Saved data entries
· · · · · · ·

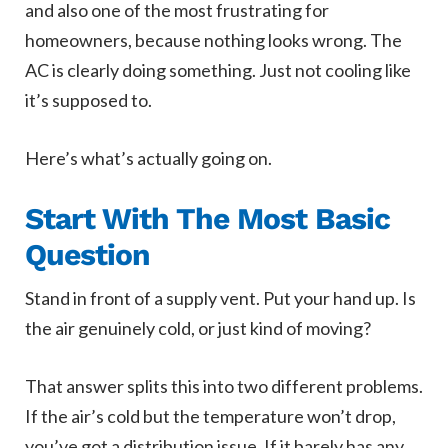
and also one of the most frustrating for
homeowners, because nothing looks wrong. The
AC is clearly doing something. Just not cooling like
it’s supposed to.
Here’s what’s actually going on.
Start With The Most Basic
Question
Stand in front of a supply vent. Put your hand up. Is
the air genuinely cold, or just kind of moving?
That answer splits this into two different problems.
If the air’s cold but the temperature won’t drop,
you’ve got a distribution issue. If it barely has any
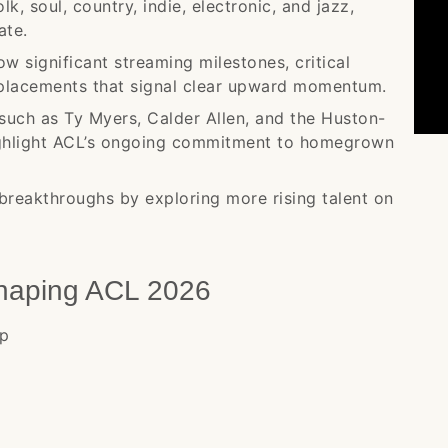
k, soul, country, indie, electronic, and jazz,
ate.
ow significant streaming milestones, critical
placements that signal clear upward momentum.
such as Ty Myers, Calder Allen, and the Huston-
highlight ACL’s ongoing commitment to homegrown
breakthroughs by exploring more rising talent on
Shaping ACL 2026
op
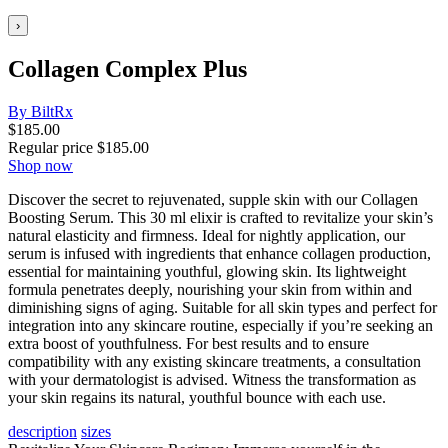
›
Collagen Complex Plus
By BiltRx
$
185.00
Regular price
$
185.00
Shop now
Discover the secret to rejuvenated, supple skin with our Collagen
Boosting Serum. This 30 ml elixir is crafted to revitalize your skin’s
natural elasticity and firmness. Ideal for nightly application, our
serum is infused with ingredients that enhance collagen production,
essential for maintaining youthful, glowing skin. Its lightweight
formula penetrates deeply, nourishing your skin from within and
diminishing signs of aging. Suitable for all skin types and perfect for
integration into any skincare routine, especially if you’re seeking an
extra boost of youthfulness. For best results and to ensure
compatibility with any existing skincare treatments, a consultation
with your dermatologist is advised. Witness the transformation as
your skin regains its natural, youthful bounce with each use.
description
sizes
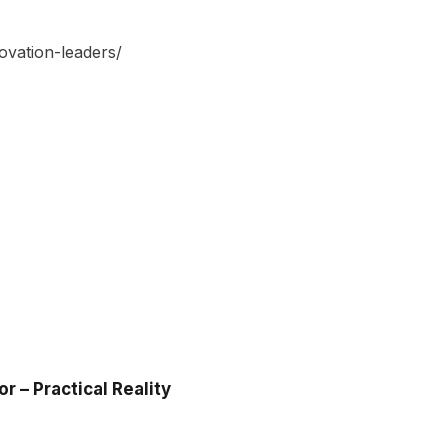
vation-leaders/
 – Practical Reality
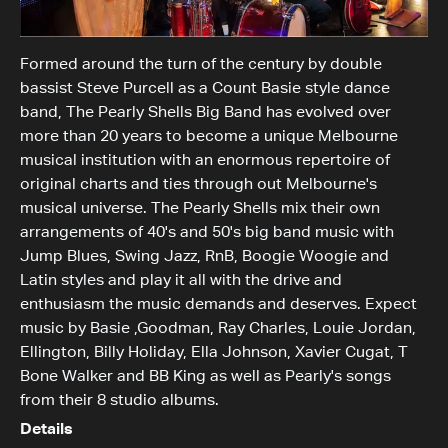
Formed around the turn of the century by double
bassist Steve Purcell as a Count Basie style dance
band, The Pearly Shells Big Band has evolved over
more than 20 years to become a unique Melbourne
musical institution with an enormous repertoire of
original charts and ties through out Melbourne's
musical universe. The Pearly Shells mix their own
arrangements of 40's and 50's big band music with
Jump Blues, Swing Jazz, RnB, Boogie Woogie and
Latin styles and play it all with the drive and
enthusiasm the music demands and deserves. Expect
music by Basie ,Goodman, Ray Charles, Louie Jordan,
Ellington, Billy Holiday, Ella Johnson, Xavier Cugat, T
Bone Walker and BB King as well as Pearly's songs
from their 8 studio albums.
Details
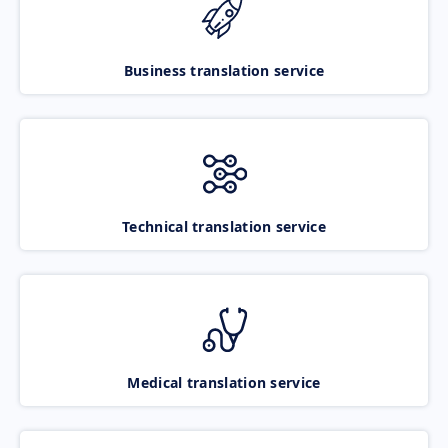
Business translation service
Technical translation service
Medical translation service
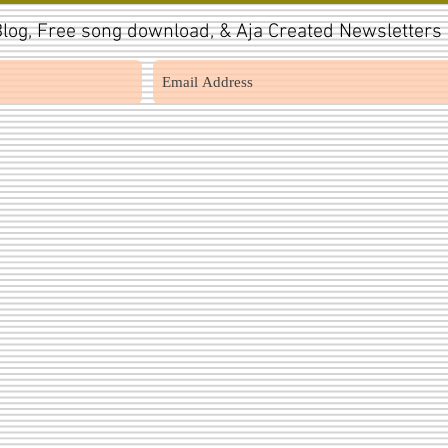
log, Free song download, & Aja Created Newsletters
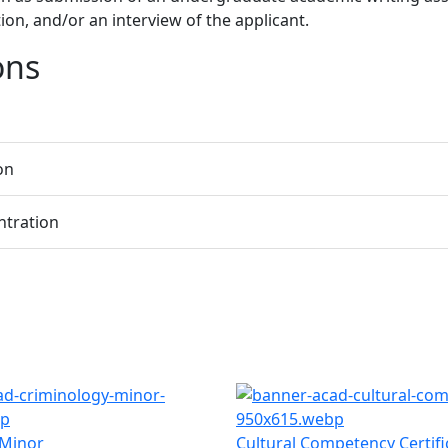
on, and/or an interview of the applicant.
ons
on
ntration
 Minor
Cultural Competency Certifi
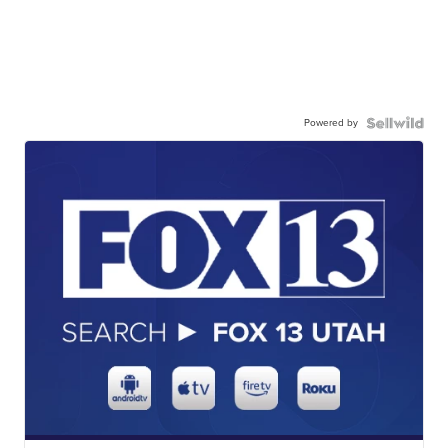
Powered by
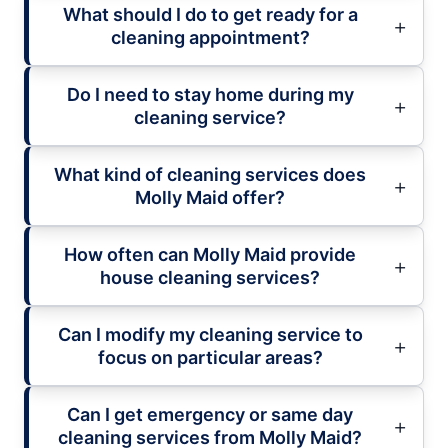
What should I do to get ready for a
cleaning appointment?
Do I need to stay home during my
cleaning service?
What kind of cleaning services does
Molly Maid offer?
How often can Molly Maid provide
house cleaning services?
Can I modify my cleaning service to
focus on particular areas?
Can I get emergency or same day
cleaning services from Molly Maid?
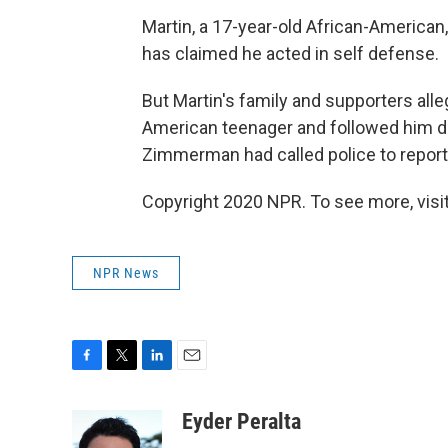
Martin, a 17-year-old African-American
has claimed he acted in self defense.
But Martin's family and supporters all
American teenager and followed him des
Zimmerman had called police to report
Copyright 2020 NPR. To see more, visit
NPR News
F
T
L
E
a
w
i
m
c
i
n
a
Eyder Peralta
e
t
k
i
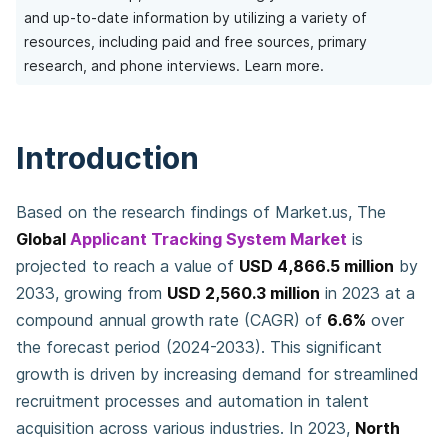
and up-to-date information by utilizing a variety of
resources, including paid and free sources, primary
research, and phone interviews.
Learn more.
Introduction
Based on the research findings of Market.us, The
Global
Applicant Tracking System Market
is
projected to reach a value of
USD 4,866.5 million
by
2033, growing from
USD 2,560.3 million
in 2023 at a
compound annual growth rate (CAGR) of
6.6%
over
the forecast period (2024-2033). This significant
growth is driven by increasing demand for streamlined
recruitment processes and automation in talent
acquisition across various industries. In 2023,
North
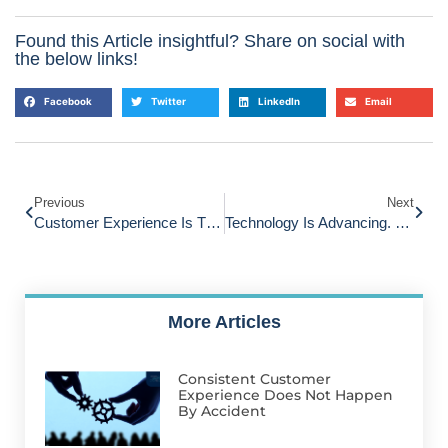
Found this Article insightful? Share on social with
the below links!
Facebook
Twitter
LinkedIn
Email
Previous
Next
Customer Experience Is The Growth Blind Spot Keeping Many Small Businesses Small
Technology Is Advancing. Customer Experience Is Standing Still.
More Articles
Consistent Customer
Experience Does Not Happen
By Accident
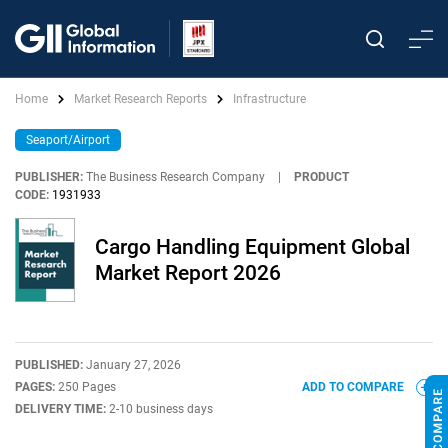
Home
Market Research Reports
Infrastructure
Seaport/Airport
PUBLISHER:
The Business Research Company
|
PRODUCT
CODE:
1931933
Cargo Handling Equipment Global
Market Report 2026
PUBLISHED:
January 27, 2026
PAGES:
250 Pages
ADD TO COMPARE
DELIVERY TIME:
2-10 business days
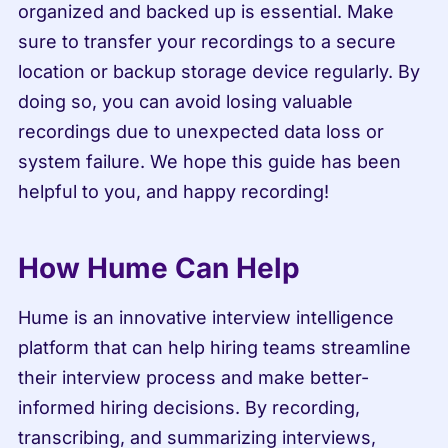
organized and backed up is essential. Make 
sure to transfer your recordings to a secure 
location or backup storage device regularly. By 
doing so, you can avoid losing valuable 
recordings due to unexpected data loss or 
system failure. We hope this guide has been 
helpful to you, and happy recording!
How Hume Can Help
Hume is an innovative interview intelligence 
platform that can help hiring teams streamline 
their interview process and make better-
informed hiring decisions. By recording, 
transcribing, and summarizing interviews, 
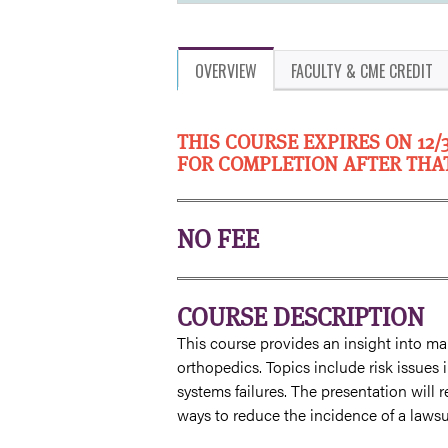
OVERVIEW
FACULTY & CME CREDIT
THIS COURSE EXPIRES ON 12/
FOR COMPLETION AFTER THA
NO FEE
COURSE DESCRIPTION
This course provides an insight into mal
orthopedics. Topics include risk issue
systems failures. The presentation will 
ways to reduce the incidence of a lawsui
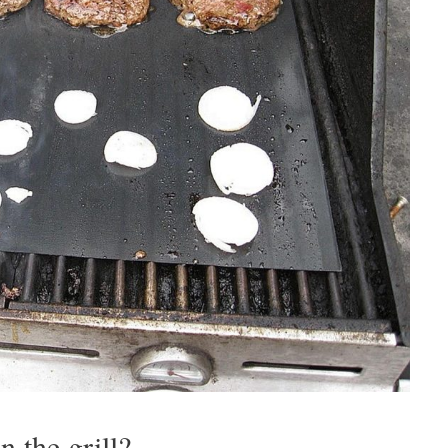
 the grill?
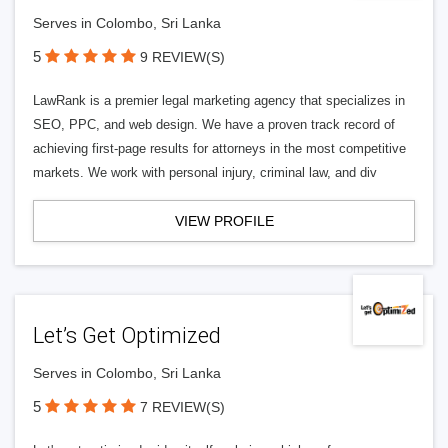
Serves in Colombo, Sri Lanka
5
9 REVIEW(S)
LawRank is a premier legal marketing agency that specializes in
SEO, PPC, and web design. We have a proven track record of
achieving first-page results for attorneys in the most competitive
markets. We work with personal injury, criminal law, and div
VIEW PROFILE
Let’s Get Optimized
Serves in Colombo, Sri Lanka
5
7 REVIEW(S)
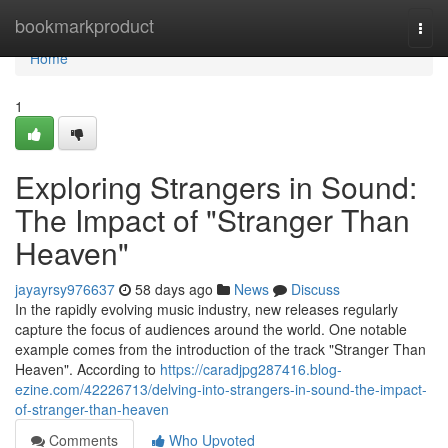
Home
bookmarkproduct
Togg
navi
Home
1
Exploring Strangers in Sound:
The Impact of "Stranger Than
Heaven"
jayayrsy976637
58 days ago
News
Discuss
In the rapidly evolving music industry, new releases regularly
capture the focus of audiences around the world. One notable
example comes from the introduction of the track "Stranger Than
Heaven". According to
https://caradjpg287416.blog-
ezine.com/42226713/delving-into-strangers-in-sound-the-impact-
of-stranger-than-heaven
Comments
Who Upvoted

· · · · · · ·

## Exercise
All lines from the one holding "VIEW PROFILE" through the last line of the records need to be copied exactly, both ends included, and the pictures left behind.

## Result for this task
VIEW PROFILE
Let’s Get Optimized
Serves in Colombo, Sri Lanka
5
7 REVIEW(S)
Home
bookmarkproduct
Togg
navi
Home
1
Exploring Strangers in Sound:
The Impact of "Stranger Than
Heaven"
jayayrsy976637
58 days ago
News
Discuss
In the rapidly evolving music industry, new releases regularly
capture the focus of audiences around the world. One notable
example comes from the introduction of the track "Stranger Than
Heaven". According to
https://caradjpg287416.blog-
ezine.com/42226713/delving-into-strangers-in-sound-the-impact-
of-stranger-than-heaven
Comments
Who Upvoted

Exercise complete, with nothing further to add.